● **Instructions to follow**
In this exercise, write out the data word for word and leave every image out.

Content starts

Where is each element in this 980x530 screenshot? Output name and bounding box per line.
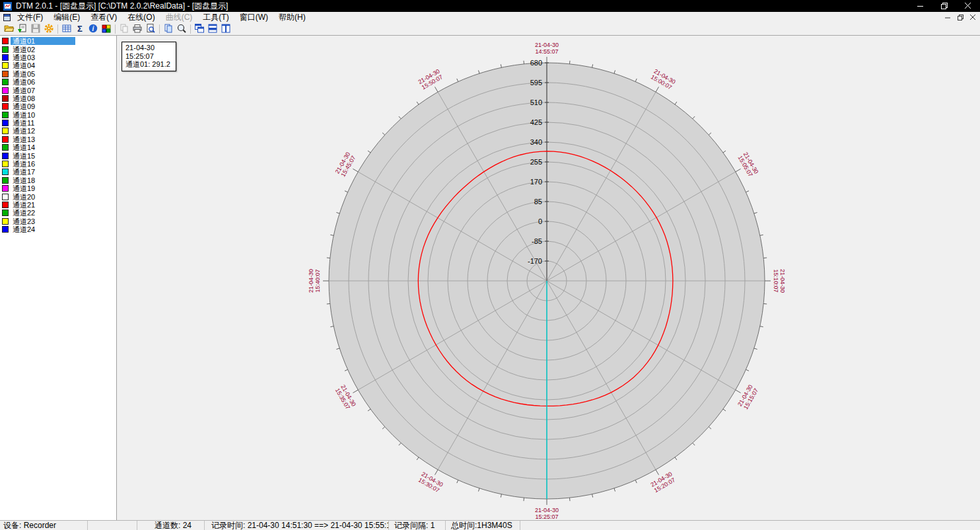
channel-label: 通道20	[11, 193, 75, 201]
channel-label: 通道22	[11, 209, 75, 217]
menu-item-1[interactable]: 编辑(E)	[48, 11, 85, 24]
tooltip-value: 通道01: 291.2	[125, 60, 170, 69]
channel-list-item-24[interactable]: 通道24	[0, 225, 116, 233]
channel-list-item-6[interactable]: 通道06	[0, 78, 116, 86]
child-close-icon	[970, 15, 976, 20]
svg-text:-170: -170	[528, 257, 542, 265]
channel-color-swatch	[2, 120, 9, 126]
channel-label: 通道09	[11, 102, 75, 110]
restore-button[interactable]	[932, 0, 956, 12]
close-button[interactable]	[956, 0, 980, 12]
channel-colors-button[interactable]	[100, 24, 113, 35]
open-file-button[interactable]	[3, 24, 16, 35]
app-icon	[3, 2, 12, 11]
svg-text:170: 170	[530, 178, 542, 186]
channel-label: 通道19	[11, 184, 75, 192]
menu-item-5[interactable]: 工具(T)	[197, 11, 234, 24]
svg-text:255: 255	[530, 158, 542, 166]
child-restore-button[interactable]	[955, 13, 966, 22]
print-icon	[132, 23, 143, 36]
channel-color-swatch	[2, 54, 9, 61]
print-preview-button[interactable]	[144, 24, 157, 35]
channel-list-item-16[interactable]: 通道16	[0, 160, 116, 168]
export-image-button[interactable]	[16, 24, 29, 35]
zoom-button[interactable]	[175, 24, 188, 35]
channel-list-item-10[interactable]: 通道10	[0, 111, 116, 119]
menu-item-6[interactable]: 窗口(W)	[234, 11, 273, 24]
menu-item-2[interactable]: 查看(V)	[85, 11, 122, 24]
chart-area[interactable]: 680595510425340255170850-85-17021-04-301…	[117, 36, 980, 520]
svg-text:15:25:07: 15:25:07	[535, 513, 558, 520]
channel-list-item-15[interactable]: 通道15	[0, 151, 116, 159]
status-field-1	[88, 521, 137, 530]
channel-list-item-20[interactable]: 通道20	[0, 192, 116, 200]
channel-list-item-2[interactable]: 通道02	[0, 45, 116, 53]
copy-page-icon	[163, 23, 174, 36]
tooltip-date: 21-04-30	[125, 44, 170, 52]
minimize-button[interactable]	[909, 0, 932, 12]
status-field-5: 总时间:1H3M40S	[446, 521, 520, 530]
cascade-windows-button[interactable]	[193, 24, 206, 35]
svg-text:85: 85	[534, 198, 542, 206]
channel-list-item-5[interactable]: 通道05	[0, 70, 116, 78]
channel-color-swatch	[2, 136, 9, 143]
info-button[interactable]: i	[87, 24, 100, 35]
print-button[interactable]	[131, 24, 144, 35]
data-table-button[interactable]	[60, 24, 73, 35]
menu-item-4[interactable]: 曲线(C)	[160, 11, 198, 24]
polar-chart-svg[interactable]: 680595510425340255170850-85-17021-04-301…	[117, 36, 979, 520]
menu-item-3[interactable]: 在线(O)	[122, 11, 160, 24]
channel-color-swatch	[2, 87, 9, 94]
channel-color-swatch	[2, 194, 9, 200]
channel-list-item-9[interactable]: 通道09	[0, 102, 116, 110]
channel-list-item-1[interactable]: 通道01	[0, 37, 116, 45]
toolbar-separator	[159, 24, 160, 34]
child-close-button[interactable]	[967, 13, 979, 22]
channel-list-item-3[interactable]: 通道03	[0, 54, 116, 61]
channel-list-item-19[interactable]: 通道19	[0, 184, 116, 192]
channel-color-swatch	[2, 177, 9, 184]
tooltip-time: 15:25:07	[125, 52, 170, 61]
channel-color-swatch	[2, 103, 9, 110]
svg-text:595: 595	[530, 79, 542, 87]
svg-text:425: 425	[530, 118, 542, 126]
window-title: DTM 2.0.1 - [圆盘显示] [C:\DTM 2.0.2\RealDat…	[16, 1, 909, 12]
menu-item-7[interactable]: 帮助(H)	[273, 11, 311, 24]
tile-horizontal-button[interactable]	[206, 24, 219, 35]
channel-list-item-8[interactable]: 通道08	[0, 95, 116, 102]
statistics-button[interactable]: Σ	[73, 24, 87, 35]
channel-list-item-14[interactable]: 通道14	[0, 143, 116, 151]
channel-color-swatch	[2, 161, 9, 167]
settings-button[interactable]	[42, 24, 55, 35]
copy-page-button[interactable]	[162, 24, 175, 35]
tile-vertical-button[interactable]	[219, 24, 232, 35]
mdi-child-icon[interactable]	[1, 13, 12, 22]
svg-text:15:10:07: 15:10:07	[773, 269, 779, 292]
status-field-4: 记录间隔: 1	[389, 521, 446, 530]
channel-label: 通道05	[11, 70, 75, 78]
channel-list-item-21[interactable]: 通道21	[0, 201, 116, 209]
toolbar: Σi	[0, 23, 980, 36]
child-minimize-button[interactable]	[942, 13, 954, 22]
menu-item-0[interactable]: 文件(F)	[12, 11, 48, 24]
tile-vertical-icon	[221, 23, 231, 36]
channel-list-item-13[interactable]: 通道13	[0, 135, 116, 143]
channel-list-item-11[interactable]: 通道11	[0, 119, 116, 127]
open-file-icon	[4, 23, 15, 36]
zoom-icon	[176, 23, 187, 36]
channel-list-item-7[interactable]: 通道07	[0, 86, 116, 94]
application-window: DTM 2.0.1 - [圆盘显示] [C:\DTM 2.0.2\RealDat…	[0, 0, 980, 530]
channel-list-item-23[interactable]: 通道23	[0, 217, 116, 225]
channel-label: 通道18	[11, 176, 75, 184]
copy-button[interactable]	[118, 24, 131, 35]
channel-list-item-12[interactable]: 通道12	[0, 127, 116, 135]
channel-list-item-22[interactable]: 通道22	[0, 209, 116, 217]
channel-list-item-18[interactable]: 通道18	[0, 176, 116, 184]
channel-list-item-4[interactable]: 通道04	[0, 61, 116, 69]
save-button[interactable]	[29, 24, 42, 35]
channel-list-item-17[interactable]: 通道17	[0, 168, 116, 176]
channel-label: 通道04	[11, 61, 75, 69]
settings-icon	[44, 23, 54, 36]
channel-label: 通道07	[11, 87, 75, 95]
channel-color-swatch	[2, 202, 9, 208]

Content ends

● **Response to this exercise**
Where is each element in this 980x530 screenshot? Output name and bounding box per line.
channel-label: 通道20	[11, 193, 75, 201]
channel-label: 通道22	[11, 209, 75, 217]
menu-item-1[interactable]: 编辑(E)	[48, 11, 85, 24]
tooltip-value: 通道01: 291.2	[125, 60, 170, 69]
channel-list-item-24[interactable]: 通道24	[0, 225, 116, 233]
channel-list-item-6[interactable]: 通道06	[0, 78, 116, 86]
child-close-icon	[970, 15, 976, 20]
svg-text:-170: -170	[528, 257, 542, 265]
channel-color-swatch	[2, 120, 9, 126]
channel-label: 通道09	[11, 102, 75, 110]
restore-button[interactable]	[932, 0, 956, 12]
close-button[interactable]	[956, 0, 980, 12]
channel-colors-button[interactable]	[100, 24, 113, 35]
open-file-button[interactable]	[3, 24, 16, 35]
app-icon	[3, 2, 12, 11]
svg-text:170: 170	[530, 178, 542, 186]
channel-label: 通道19	[11, 184, 75, 192]
menu-item-5[interactable]: 工具(T)	[197, 11, 234, 24]
svg-text:255: 255	[530, 158, 542, 166]
child-restore-button[interactable]	[955, 13, 966, 22]
print-icon	[132, 23, 143, 36]
channel-color-swatch	[2, 54, 9, 61]
print-preview-button[interactable]	[144, 24, 157, 35]
channel-list-item-16[interactable]: 通道16	[0, 160, 116, 168]
export-image-button[interactable]	[16, 24, 29, 35]
zoom-button[interactable]	[175, 24, 188, 35]
channel-list-item-10[interactable]: 通道10	[0, 111, 116, 119]
menu-item-6[interactable]: 窗口(W)	[234, 11, 273, 24]
menu-item-2[interactable]: 查看(V)	[85, 11, 122, 24]
chart-area[interactable]: 680595510425340255170850-85-17021-04-301…	[117, 36, 980, 520]
svg-text:15:25:07: 15:25:07	[535, 513, 558, 520]
channel-list-item-15[interactable]: 通道15	[0, 151, 116, 159]
status-field-1	[88, 521, 137, 530]
channel-list-item-20[interactable]: 通道20	[0, 192, 116, 200]
channel-list-item-2[interactable]: 通道02	[0, 45, 116, 53]
copy-page-icon	[163, 23, 174, 36]
tooltip-date: 21-04-30	[125, 44, 170, 52]
minimize-button[interactable]	[909, 0, 932, 12]
status-field-5: 总时间:1H3M40S	[446, 521, 520, 530]
cascade-windows-button[interactable]	[193, 24, 206, 35]
svg-text:85: 85	[534, 198, 542, 206]
channel-list-item-5[interactable]: 通道05	[0, 70, 116, 78]
channel-color-swatch	[2, 136, 9, 143]
info-button[interactable]: i	[87, 24, 100, 35]
print-button[interactable]	[131, 24, 144, 35]
data-table-button[interactable]	[60, 24, 73, 35]
menu-item-4[interactable]: 曲线(C)	[160, 11, 198, 24]
polar-chart-svg[interactable]: 680595510425340255170850-85-17021-04-301…	[117, 36, 979, 520]
menu-item-3[interactable]: 在线(O)	[122, 11, 160, 24]
channel-color-swatch	[2, 87, 9, 94]
channel-color-swatch	[2, 194, 9, 200]
channel-list-item-9[interactable]: 通道09	[0, 102, 116, 110]
channel-list-item-1[interactable]: 通道01	[0, 37, 116, 45]
toolbar-separator	[159, 24, 160, 34]
child-close-button[interactable]	[967, 13, 979, 22]
channel-list-item-3[interactable]: 通道03	[0, 54, 116, 61]
channel-list-item-19[interactable]: 通道19	[0, 184, 116, 192]
channel-color-swatch	[2, 177, 9, 184]
tooltip-time: 15:25:07	[125, 52, 170, 61]
channel-color-swatch	[2, 103, 9, 110]
svg-text:595: 595	[530, 79, 542, 87]
svg-text:425: 425	[530, 118, 542, 126]
window-title: DTM 2.0.1 - [圆盘显示] [C:\DTM 2.0.2\RealDat…	[16, 1, 909, 12]
menu-item-7[interactable]: 帮助(H)	[273, 11, 311, 24]
tile-horizontal-button[interactable]	[206, 24, 219, 35]
channel-list-item-8[interactable]: 通道08	[0, 95, 116, 102]
statistics-button[interactable]: Σ	[73, 24, 87, 35]
channel-list-item-14[interactable]: 通道14	[0, 143, 116, 151]
channel-color-swatch	[2, 161, 9, 167]
settings-button[interactable]	[42, 24, 55, 35]
copy-page-button[interactable]	[162, 24, 175, 35]
tile-vertical-button[interactable]	[219, 24, 232, 35]
mdi-child-icon[interactable]	[1, 13, 12, 22]
svg-text:15:10:07: 15:10:07	[773, 269, 779, 292]
status-field-4: 记录间隔: 1	[389, 521, 446, 530]
channel-label: 通道05	[11, 70, 75, 78]
channel-list-item-21[interactable]: 通道21	[0, 201, 116, 209]
toolbar: Σi	[0, 23, 980, 36]
child-minimize-button[interactable]	[942, 13, 954, 22]
menu-item-0[interactable]: 文件(F)	[12, 11, 48, 24]
tile-vertical-icon	[221, 23, 231, 36]
channel-list-item-13[interactable]: 通道13	[0, 135, 116, 143]
channel-list-item-11[interactable]: 通道11	[0, 119, 116, 127]
open-file-icon	[4, 23, 15, 36]
zoom-icon	[176, 23, 187, 36]
channel-list-item-7[interactable]: 通道07	[0, 86, 116, 94]
application-window: DTM 2.0.1 - [圆盘显示] [C:\DTM 2.0.2\RealDat…	[0, 0, 980, 530]
channel-list-item-23[interactable]: 通道23	[0, 217, 116, 225]
channel-label: 通道18	[11, 176, 75, 184]
copy-button[interactable]	[118, 24, 131, 35]
channel-list-item-12[interactable]: 通道12	[0, 127, 116, 135]
channel-list-item-22[interactable]: 通道22	[0, 209, 116, 217]
channel-list-item-18[interactable]: 通道18	[0, 176, 116, 184]
channel-list-item-4[interactable]: 通道04	[0, 61, 116, 69]
save-button[interactable]	[29, 24, 42, 35]
channel-list-item-17[interactable]: 通道17	[0, 168, 116, 176]
channel-label: 通道04	[11, 61, 75, 69]
settings-icon	[44, 23, 54, 36]
channel-label: 通道07	[11, 87, 75, 95]
channel-color-swatch	[2, 202, 9, 208]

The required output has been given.